On or before the date of this
memorandum, Carrier has provided an opinion from outside counsel addressed to Policyholder that the
Policy complies with the requirements of section 7702. See Exhibit 1.

Qualification of the Policy as a Variable Contract

Subject to the conditions stated below, Carrier will administer the Policy to (a) be a
“variable contract” within the meaning of Section 817(d) of the Internal Revenue Code and (b) be
based on one or more segregated asset accounts, the assets of which are owned by Carrier and are
adequately diversified, as required by Internal Revenue Code Section 817(h).

Policyholder may determine the percentage of premium payments and/or policy cash value that is
allocated to a specific separate account and will have the right to reallocate amounts among the
separate accounts as provided in the Policy. The Policyholder shall not have the right to manage
the assets of the separate accounts or to direct the purchase or sale of specific investment
assets and will not communicate directly or in any manner with respect to these separate accounts
with any of the managers or sub investment managers of the separate accounts.

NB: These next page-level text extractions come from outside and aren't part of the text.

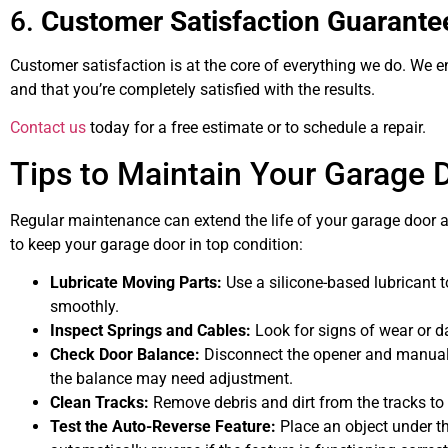
6.
Customer Satisfaction Guarante
Customer satisfaction is at the core of everything we do. We e
and that you’re completely satisfied with the results.
Contact us
today for a free estimate or to schedule a repair.
Tips to Maintain Your Garage 
Regular maintenance can extend the life of your garage door a
to keep your garage door in top condition:
Lubricate Moving Parts:
Use a silicone-based lubricant t
smoothly.
Inspect Springs and Cables:
Look for signs of wear or 
Check Door Balance:
Disconnect the opener and manually 
the balance may need adjustment.
Clean Tracks:
Remove debris and dirt from the tracks to
Test the Auto-Reverse Feature:
Place an object under th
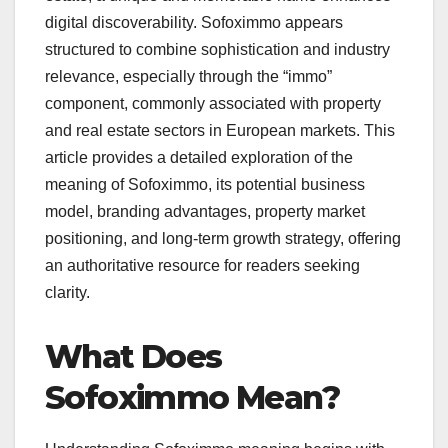
digital discoverability. Sofoximmo appears
structured to combine sophistication and industry
relevance, especially through the “immo”
component, commonly associated with property
and real estate sectors in European markets. This
article provides a detailed exploration of the
meaning of Sofoximmo, its potential business
model, branding advantages, property market
positioning, and long-term growth strategy, offering
an authoritative resource for readers seeking
clarity.
What Does
Sofoximmo Mean?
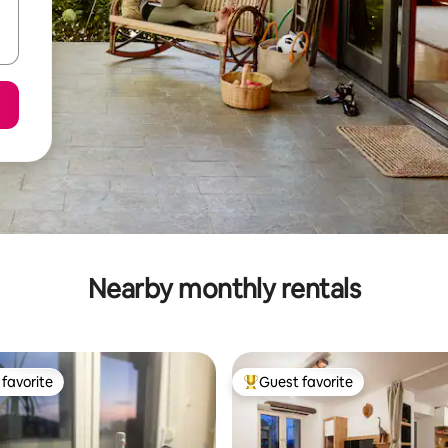
Nearby monthly rentals
favorite
Guest favorite
t favorite
Top guest favorite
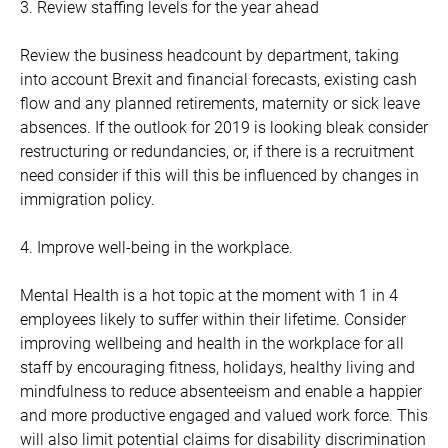
3. Review staffing levels for the year ahead
Review the business headcount by department, taking
into account Brexit and financial forecasts, existing cash
flow and any planned retirements, maternity or sick leave
absences. If the outlook for 2019 is looking bleak consider
restructuring or redundancies, or, if there is a recruitment
need consider if this will this be influenced by changes in
immigration policy.
4. Improve well-being in the workplace.
Mental Health is a hot topic at the moment with 1 in 4
employees likely to suffer within their lifetime. Consider
improving wellbeing and health in the workplace for all
staff by encouraging fitness, holidays, healthy living and
mindfulness to reduce absenteeism and enable a happier
and more productive engaged and valued work force. This
will also limit potential claims for disability discrimination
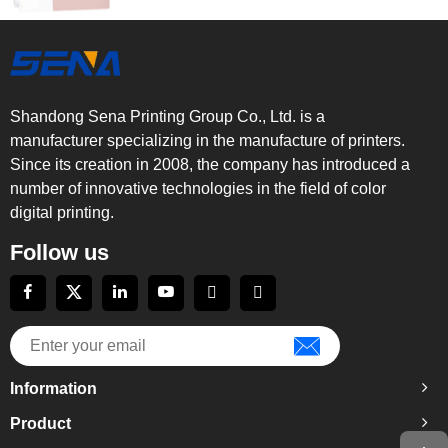
Shandong Sena Printing Group Co., Ltd. is a
manufacturer specializing in the manufacture of printers.
Since its creation in 2008, the company has introduced a
number of innovative technologies in the field of color
digital printing.
Follow us
Information
Product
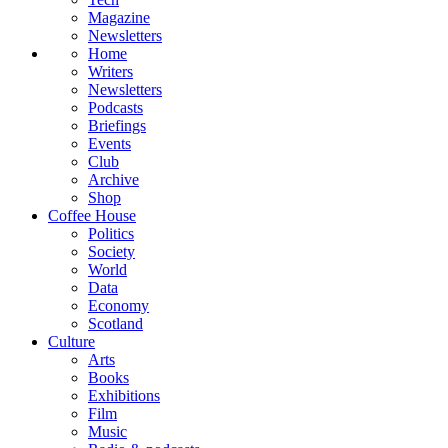
Magazine
Newsletters
Home
Writers
Newsletters
Podcasts
Briefings
Events
Club
Archive
Shop
Coffee House
Politics
Society
World
Data
Economy
Scotland
Culture
Arts
Books
Exhibitions
Film
Music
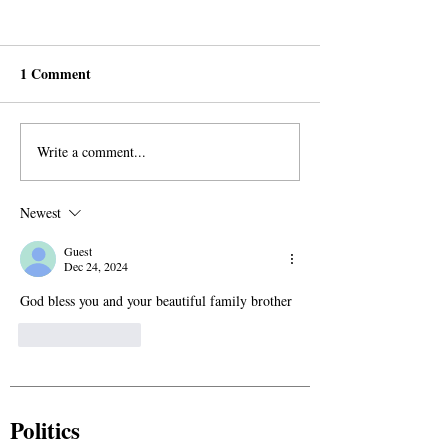
1 Comment
Write a comment...
Obituary: Ibrahim
Obituary: In
Ramadhan (2007 – 2025)
Remembrance of
Aliyare Saide
Newest
Guest
Dec 24, 2024
God bless you and your beautiful family brother
Like
Reply
Politics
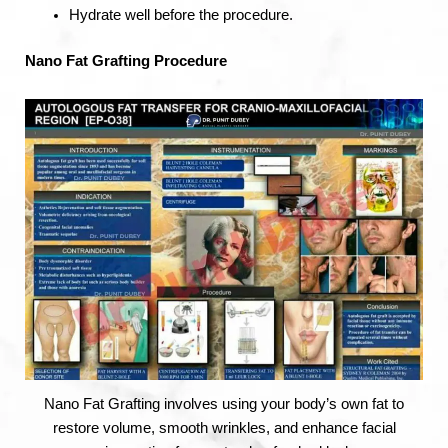
Hydrate well before the procedure.
Nano Fat Grafting Procedure
Nano Fat Grafting involves using your body’s own fat to
restore volume, smooth wrinkles, and enhance facial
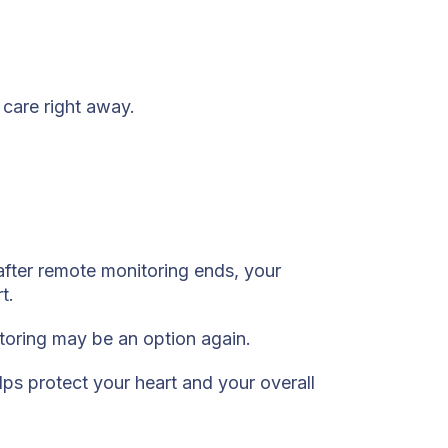
care right away.
after remote monitoring ends, your
t.
itoring may be an option again.
lps protect your heart and your overall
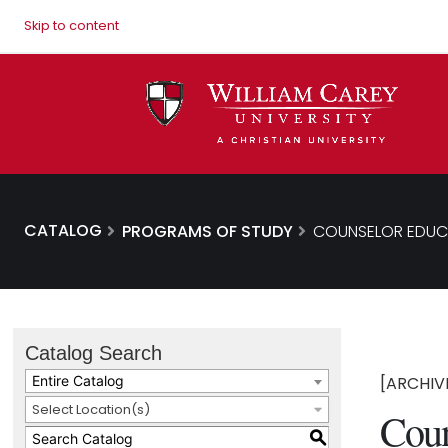
Skip to content
CATALOG
PROGRAMS OF STUDY
COUNSELOR EDUCA
Catalog Search
Entire Catalog
[ARCHIV
Select Location(s)
Coun
S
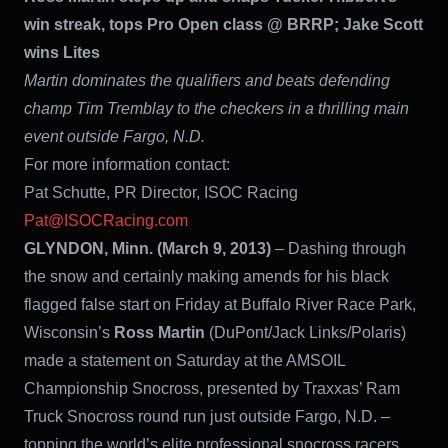
win streak, tops Pro Open class @ BRRP; Jake Scott
wins Lites
Martin dominates the qualifiers and beats defending
champ Tim Tremblay to the checkers in a thrilling main
event outside Fargo, N.D.
For more information contact:
Pat Schutte, PR Director, ISOC Racing
Pat@ISOCRacing.com
GLYNDON, Minn. (March 9, 2013)
– Dashing through
the snow and certainly making amends for his black
flagged false start on Friday at Buffalo River Race Park,
Wisconsin’s
Ross Martin
(DuPont/Jack Links/Polaris)
made a statement on Saturday at the AMSOIL
Championship Snocross, presented by Traxxas’ Ram
Truck Snocross round run just outside Fargo, N.D. –
topping the world’s elite professional snocross racers,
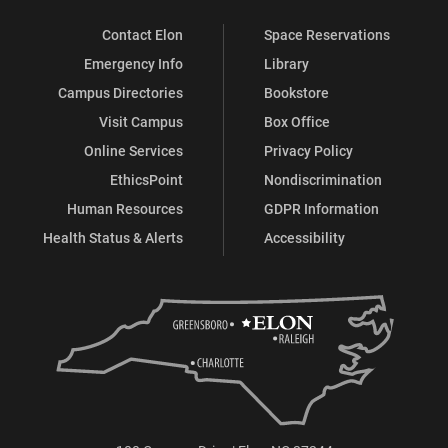
Contact Elon
Space Reservations
Emergency Info
Library
Campus Directories
Bookstore
Visit Campus
Box Office
Online Services
Privacy Policy
EthicsPoint
Nondiscrimination
Human Resources
GDPR Information
Health Status & Alerts
Accessibility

Metropolitan will be the investment manager for any Separate Accounts under this Policy.
Separate Accounts may have sub-investment managers chosen by Metropolitan.

The Policy will state that the assets held in each Separate Account will be maintained solely for
the liabilities of the participants in that Separate Account. The Carrier will make provision that
the income, gains and losses of each Separate Account shall be credited to or charged against that
Separate Account’s assets and none of the assets held in a Separate Account will be charged as
chargeable with liabilities arising out of any other business of the Carrier or used for purposes
unrelated to the terms and provisions of that Separate Account. On or before the date of this

 

 

memorandum, Carrier has provided a letter from its counsel addressed to Policyholder on these
issues. See Exhibit 2.

Underwriting

Based on the census in the November 11, 1998 illustrations, current participants who are domestic
actives and retirees will be covered under Carrier’s Guaranteed Issue program for the plan benefit
and cost recovery amounts in effect on the date the Policy is issued.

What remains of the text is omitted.